• [Prompt] The data below should be retyped exactly, with the pictures left out.

┌──

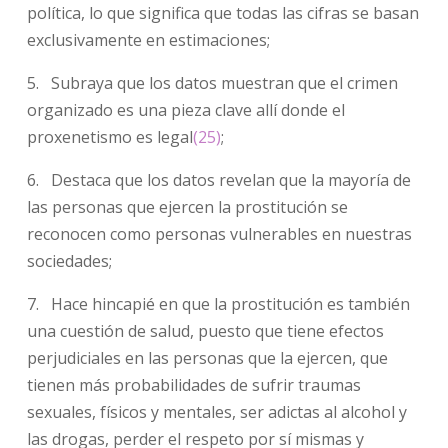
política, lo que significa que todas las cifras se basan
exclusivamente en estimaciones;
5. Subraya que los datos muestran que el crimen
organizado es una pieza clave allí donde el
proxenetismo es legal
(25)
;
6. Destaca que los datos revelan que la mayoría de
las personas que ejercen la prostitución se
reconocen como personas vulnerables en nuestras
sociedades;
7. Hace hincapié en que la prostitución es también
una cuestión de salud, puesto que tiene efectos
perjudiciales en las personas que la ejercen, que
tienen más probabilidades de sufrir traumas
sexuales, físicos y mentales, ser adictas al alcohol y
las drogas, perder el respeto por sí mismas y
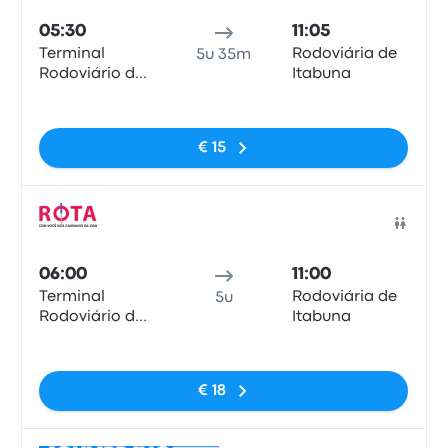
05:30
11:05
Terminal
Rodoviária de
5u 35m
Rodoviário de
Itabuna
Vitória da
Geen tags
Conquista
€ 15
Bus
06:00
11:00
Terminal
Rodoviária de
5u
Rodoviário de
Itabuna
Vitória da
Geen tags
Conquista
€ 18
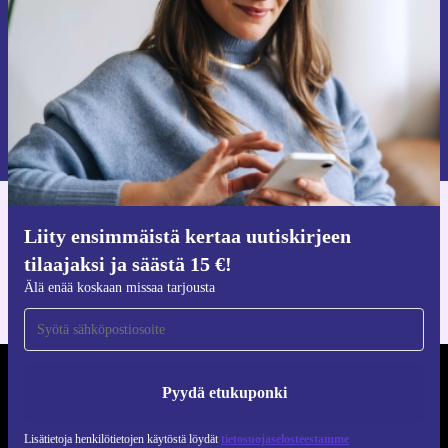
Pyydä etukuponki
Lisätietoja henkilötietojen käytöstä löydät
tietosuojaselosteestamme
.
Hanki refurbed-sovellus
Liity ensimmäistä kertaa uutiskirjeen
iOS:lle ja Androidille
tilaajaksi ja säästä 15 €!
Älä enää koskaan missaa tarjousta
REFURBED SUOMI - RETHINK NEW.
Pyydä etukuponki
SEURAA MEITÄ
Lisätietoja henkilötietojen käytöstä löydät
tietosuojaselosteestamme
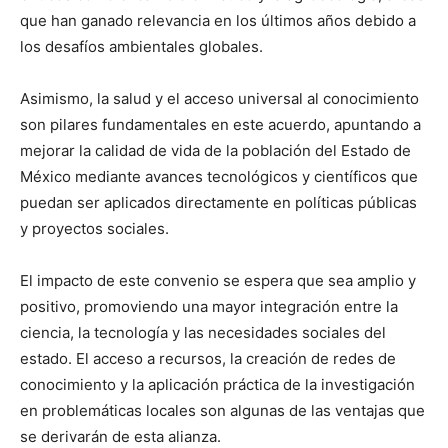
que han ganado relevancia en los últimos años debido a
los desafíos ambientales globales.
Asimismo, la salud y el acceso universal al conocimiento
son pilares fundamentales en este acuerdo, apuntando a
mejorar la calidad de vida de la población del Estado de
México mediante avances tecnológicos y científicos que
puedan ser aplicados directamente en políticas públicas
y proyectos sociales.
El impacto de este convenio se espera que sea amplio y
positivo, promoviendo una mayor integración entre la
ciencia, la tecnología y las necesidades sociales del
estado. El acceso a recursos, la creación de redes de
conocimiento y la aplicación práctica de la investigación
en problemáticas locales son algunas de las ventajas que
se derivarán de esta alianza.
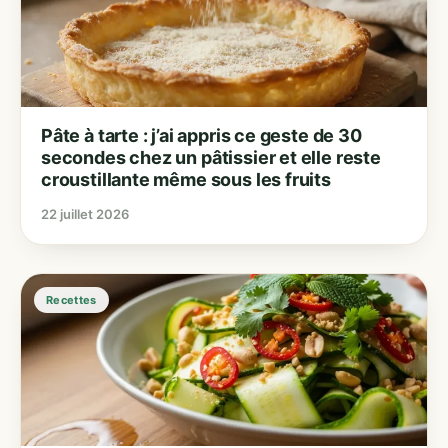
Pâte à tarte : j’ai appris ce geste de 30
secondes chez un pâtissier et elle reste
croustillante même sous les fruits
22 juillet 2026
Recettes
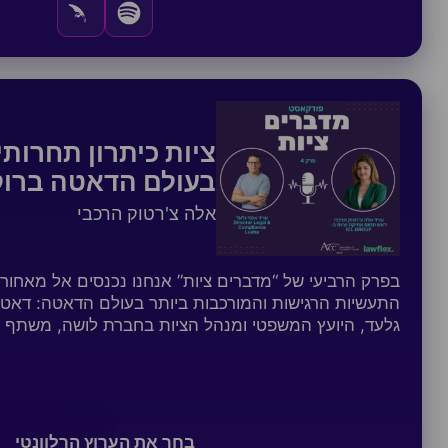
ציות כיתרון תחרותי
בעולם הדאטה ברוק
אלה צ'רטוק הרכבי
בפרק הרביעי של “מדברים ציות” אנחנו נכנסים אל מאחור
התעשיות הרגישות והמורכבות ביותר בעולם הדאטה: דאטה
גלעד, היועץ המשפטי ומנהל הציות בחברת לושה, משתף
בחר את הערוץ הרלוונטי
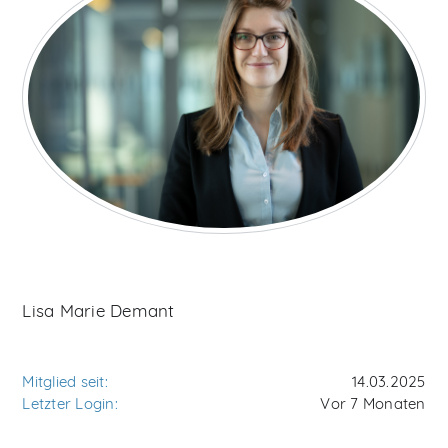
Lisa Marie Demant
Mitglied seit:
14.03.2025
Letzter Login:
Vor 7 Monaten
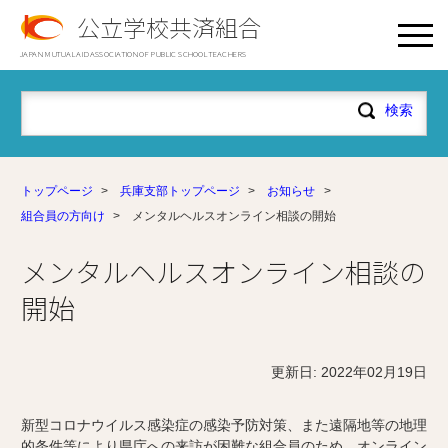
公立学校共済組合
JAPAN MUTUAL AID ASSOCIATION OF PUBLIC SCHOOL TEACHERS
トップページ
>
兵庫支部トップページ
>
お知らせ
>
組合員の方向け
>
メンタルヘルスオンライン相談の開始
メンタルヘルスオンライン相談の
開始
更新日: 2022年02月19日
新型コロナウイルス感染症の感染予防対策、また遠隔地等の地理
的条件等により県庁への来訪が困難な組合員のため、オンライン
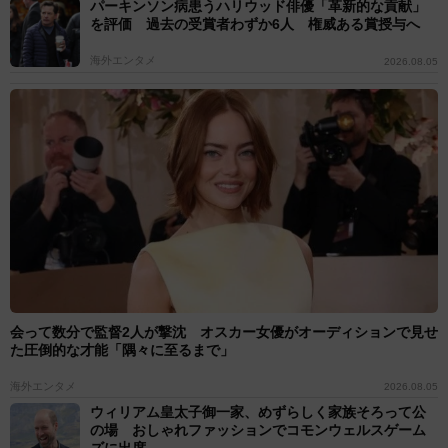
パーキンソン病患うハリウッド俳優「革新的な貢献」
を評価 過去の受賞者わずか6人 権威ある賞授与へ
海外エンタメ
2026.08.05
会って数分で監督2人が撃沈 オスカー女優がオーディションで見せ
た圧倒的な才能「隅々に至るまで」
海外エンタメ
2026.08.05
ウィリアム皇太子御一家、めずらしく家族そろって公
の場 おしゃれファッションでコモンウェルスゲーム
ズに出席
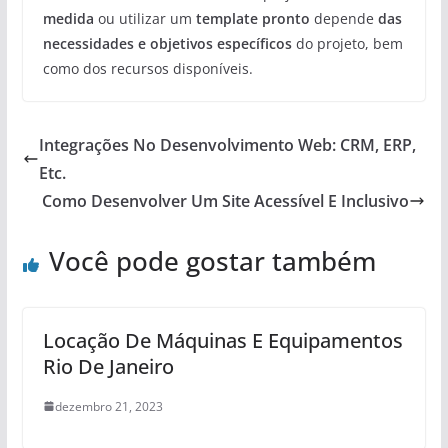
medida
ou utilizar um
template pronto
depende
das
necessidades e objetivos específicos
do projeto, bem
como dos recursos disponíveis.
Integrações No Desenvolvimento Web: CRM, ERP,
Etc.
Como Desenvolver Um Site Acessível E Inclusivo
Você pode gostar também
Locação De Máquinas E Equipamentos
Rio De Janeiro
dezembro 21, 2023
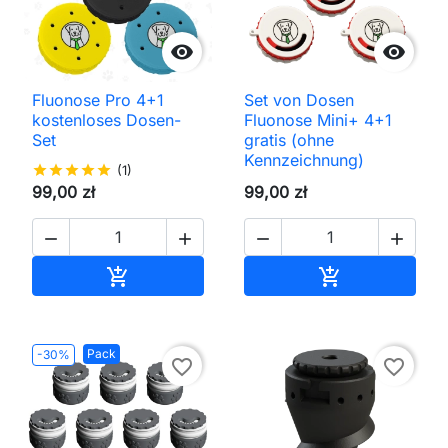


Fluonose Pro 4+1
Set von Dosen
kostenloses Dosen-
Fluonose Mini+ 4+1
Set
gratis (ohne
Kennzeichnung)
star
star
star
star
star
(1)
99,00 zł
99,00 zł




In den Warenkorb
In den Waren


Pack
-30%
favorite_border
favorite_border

└──

• [Exercise solution]
política, lo que significa que todas las cifras se basan
exclusivamente en estimaciones;
5. Subraya que los datos muestran que el crimen
organizado es una pieza clave allí donde el
proxenetismo es legal
(25)
;
6. Destaca que los datos revelan que la mayoría de
las personas que ejercen la prostitución se
reconocen como personas vulnerables en nuestras
sociedades;
7. Hace hincapié en que la prostitución es también
una cuestión de salud, puesto que tiene efectos
perjudiciales en las personas que la ejercen, que
tienen más probabilidades de sufrir traumas
sexuales, físicos y mentales, ser adictas al alcohol y
las drogas, perder el respeto por sí mismas y
05:30
11:05
Terminal
Rodoviária de
5u 35m
Rodoviário de
Itabuna
Vitória da
Geen tags
Conquista
€ 15
Bus
06:00
11:00
Terminal
Rodoviária de
5u
Rodoviário de
Itabuna
Vitória da
Geen tags
Conquista
€ 18
Pyydä etukuponki
Lisätietoja henkilötietojen käytöstä löydät
tietosuojaselosteestamme
.
Hanki refurbed-sovellus
Liity ensimmäistä kertaa uutiskirjeen
iOS:lle ja Androidille
tilaajaksi ja säästä 15 €!
Älä enää koskaan missaa tarjousta
REFURBED SUOMI - RETHINK NEW.
Pyydä etukuponki
SEURAA MEITÄ
Lisätietoja henkilötietojen käytöstä löydät
tietosuojaselosteestamme
que han ganado relevancia en los últimos años debido a
los desafíos ambientales globales.
Asimismo, la salud y el acceso universal al conocimiento
son pilares fundamentales en este acuerdo, apuntando a
mejorar la calidad de vida de la población del Estado de
México mediante avances tecnológicos y científicos que
puedan ser aplicados directamente en políticas públicas
y proyectos sociales.
El impacto de este convenio se espera que sea amplio y
positivo, promoviendo una mayor integración entre la
ciencia, la tecnología y las necesidades sociales del
estado. El acceso a recursos, la creación de redes de
conocimiento y la aplicación práctica de la investigación
en problemáticas locales son algunas de las ventajas que
se derivarán de esta alianza.
Pâte à tarte : j’ai appris ce geste de 30
secondes chez un pâtissier et elle reste
croustillante même sous les fruits
22 juillet 2026
Recettes
ציות כיתרון תחרותי
בעולם הדאטה ברוק
אלה צ'רטוק הרכבי
בפרק הרביעי של “מדברים ציות” אנחנו נכנסים אל מאחור
התעשיות הרגישות והמורכבות ביותר בעולם הדאטה: דאטה
גלעד, היועץ המשפטי ומנהל הציות בחברת לושה, משתף
בחר את הערוץ הרלוונטי
Lisa Marie Demant
Mitglied seit:
14.03.2025
Letzter Login:
Vor 7 Monaten
公立学校共済組合
JAPAN MUTUAL AID ASSOCIATION OF PUBLIC SCHOOL TEACHERS
トップページ
>
兵庫支部トップページ
>
お知らせ
>
組合員の方向け
>
メンタルヘルスオンライン相談の開始
メンタルヘルスオンライン相談の
開始
更新日: 2022年02月19日
新型コロナウイルス感染症の感染予防対策、また遠隔地等の地理
的条件等により県庁への来訪が困難な組合員のため、オンライン
パーキンソン病患うハリウッド俳優「革新的な貢献」
を評価 過去の受賞者わずか6人 権威ある賞授与へ
海外エンタメ
2026.08.05
会って数分で監督2人が撃沈 オスカー女優がオーディションで見せ
た圧倒的な才能「隅々に至るまで」
海外エンタメ
2026.08.05
ウィリアム皇太子御一家、めずらしく家族そろって公
の場 おしゃれファッションでコモンウェルスゲーム
ズに出席
medida
ou utilizar um
template pronto
depende
das
necessidades e objetivos específicos
do projeto, bem
como dos recursos disponíveis.
Integrações No Desenvolvimento Web: CRM, ERP,
Etc.
Como Desenvolver Um Site Acessível E Inclusivo
Você pode gostar também
Locação De Máquinas E Equipamentos
Rio De Janeiro
dezembro 21, 2023


Fluonose Pro 4+1
Set von Dosen
kostenloses Dosen-
Fluonose Mini+ 4+1
Set
gratis (ohne
Kennzeichnung)
star
star
star
star
star
(1)
99,00 zł
99,00 zł




In den Warenkorb
In den Waren


Pack
-30%
favorite_border
favorite_border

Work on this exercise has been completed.